血浦はわずかに身を乗り出した。そんな様子も、画面に映ってはいないのだが。
「心当たりがあるとすれば、研吸者と呼ばれる人たちだ。吸血鬼を研究するという噂は聞いたことがある」
「おっかねぇなぁ」
血浦の返答に家川は一層強く頭を掻いた。血浦は次の言葉を待つ。
家川は数秒ほどでぴたりと動きを止める。
「その人らは、カメラを送りつけてなんかいいことあるの?」
血浦はハッと息をのんだ。
そんなの、特にメリットなど、あるはずがない。
だがほのかな希望は、家川の待て待てという声にかき消される。
「本当に教会とやらなら、俺にメールは届いてないだろ。俺が言いたいのは、研吸者ってやつらはカメラで何をしたいのかなってこと」
そうか、そういうことか。血浦は落胆したが、同時にはてと首を傾げた。
吸血鬼が映るカメラを作成して、それを配布して、研吸者は何がしたいのだろうか。いや、そもそも。
「研吸者だって、広く知られちゃ困るはずだ」
吸血鬼に正体が悟られれば逃げられてしまうし、非人道的なこともしているのだろうから世間一般にも知られたくないはずだ。そもそも吸血鬼なんて世間から見たらおとぎ話のような存在を研究する機関など、どんな目で見られるかわからない。
不特定多数にメールなど送るだろうか。
「メールの送り先は、厳選されてたのかもな」
「つまり?」
血浦に聞き返されて、家川はまたポリポリと頭を掻く。
「吸血鬼かもなぁってやつに、メールを送るんだよ。俺もお前も、目をつけられてたのかもしれねぇ。メアドがどこで漏れたのかはわかんないけどさ」
「とすると、何のためにカメラを?」
血浦自身も頭を働かせようとはするが、こういうときの家川には及ばない。
「誰が本当の吸血鬼か、確かめるため?」
家川は自身の言葉に、「そっかそういうことか!」と大きく手を打った。血浦は何が何だか理解できていない。

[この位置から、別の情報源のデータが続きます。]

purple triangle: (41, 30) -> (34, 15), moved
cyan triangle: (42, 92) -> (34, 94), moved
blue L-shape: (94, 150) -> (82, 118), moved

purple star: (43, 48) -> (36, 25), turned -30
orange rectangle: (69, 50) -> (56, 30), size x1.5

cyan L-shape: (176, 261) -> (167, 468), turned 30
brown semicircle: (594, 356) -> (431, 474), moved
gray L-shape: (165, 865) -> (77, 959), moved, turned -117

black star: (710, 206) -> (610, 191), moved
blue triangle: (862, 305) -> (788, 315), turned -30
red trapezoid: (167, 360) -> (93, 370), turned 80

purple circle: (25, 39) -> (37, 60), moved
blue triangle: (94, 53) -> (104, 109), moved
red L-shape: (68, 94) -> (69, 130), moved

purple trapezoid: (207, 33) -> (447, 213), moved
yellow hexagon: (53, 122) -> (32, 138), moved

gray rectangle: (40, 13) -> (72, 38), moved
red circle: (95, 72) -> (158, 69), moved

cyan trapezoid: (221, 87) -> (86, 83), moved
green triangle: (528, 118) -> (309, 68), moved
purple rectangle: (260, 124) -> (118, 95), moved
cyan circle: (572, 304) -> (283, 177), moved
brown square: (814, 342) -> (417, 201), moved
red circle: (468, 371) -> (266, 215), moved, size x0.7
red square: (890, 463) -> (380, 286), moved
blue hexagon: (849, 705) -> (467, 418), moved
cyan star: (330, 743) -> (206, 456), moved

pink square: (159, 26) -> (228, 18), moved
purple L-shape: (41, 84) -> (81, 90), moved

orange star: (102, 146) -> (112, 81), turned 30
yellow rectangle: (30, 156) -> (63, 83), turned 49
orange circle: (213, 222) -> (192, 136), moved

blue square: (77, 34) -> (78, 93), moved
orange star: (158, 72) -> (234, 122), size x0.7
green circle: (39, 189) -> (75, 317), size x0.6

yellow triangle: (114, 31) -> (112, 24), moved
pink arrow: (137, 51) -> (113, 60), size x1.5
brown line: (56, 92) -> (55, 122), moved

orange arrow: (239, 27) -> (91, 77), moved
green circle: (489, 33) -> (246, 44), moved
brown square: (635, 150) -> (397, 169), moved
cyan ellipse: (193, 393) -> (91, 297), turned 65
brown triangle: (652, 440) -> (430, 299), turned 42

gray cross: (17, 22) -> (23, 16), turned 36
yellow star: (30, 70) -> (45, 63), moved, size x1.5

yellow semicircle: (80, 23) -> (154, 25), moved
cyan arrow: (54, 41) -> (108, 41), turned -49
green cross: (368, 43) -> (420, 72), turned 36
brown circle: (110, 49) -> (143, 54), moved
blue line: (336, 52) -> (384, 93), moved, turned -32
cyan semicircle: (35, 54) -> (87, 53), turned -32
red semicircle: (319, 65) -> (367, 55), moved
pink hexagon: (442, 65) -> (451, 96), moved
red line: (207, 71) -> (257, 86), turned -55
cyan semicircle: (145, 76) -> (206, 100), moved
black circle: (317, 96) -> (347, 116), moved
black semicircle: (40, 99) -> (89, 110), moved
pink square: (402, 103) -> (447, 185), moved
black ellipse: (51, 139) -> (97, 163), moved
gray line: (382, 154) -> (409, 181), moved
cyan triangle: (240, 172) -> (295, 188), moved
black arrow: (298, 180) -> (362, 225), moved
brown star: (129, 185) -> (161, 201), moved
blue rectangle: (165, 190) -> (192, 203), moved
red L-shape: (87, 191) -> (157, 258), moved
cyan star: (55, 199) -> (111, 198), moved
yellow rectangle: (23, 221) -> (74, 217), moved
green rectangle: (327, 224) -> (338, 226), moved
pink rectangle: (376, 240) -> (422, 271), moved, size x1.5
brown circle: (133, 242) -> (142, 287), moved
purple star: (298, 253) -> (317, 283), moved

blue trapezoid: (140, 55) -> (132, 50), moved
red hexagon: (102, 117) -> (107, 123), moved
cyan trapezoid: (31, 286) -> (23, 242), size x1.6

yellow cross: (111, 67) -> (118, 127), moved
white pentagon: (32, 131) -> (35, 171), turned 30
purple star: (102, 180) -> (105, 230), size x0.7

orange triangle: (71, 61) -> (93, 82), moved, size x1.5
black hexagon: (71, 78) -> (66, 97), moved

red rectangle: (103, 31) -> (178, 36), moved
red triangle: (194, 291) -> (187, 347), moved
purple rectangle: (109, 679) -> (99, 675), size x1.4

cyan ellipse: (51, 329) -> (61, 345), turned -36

「カメラ自体には何も意味はないんだ! 単なる手段なんだよ」
「手段?」
「そ。カメラに映ったら吸血鬼、映らなかったら人間ってこと」
やっと理解できた血浦の背筋が凍る。恐ろしい話だが、ありえなくはない。喉に何か詰まって言葉が出ない。
「待てよ」
家川の一人語りは続く。
「どうやって俺たちの画面を確認するんだ?」
家川の言葉と同時に、血浦の部屋にインターホンが鳴り響いた。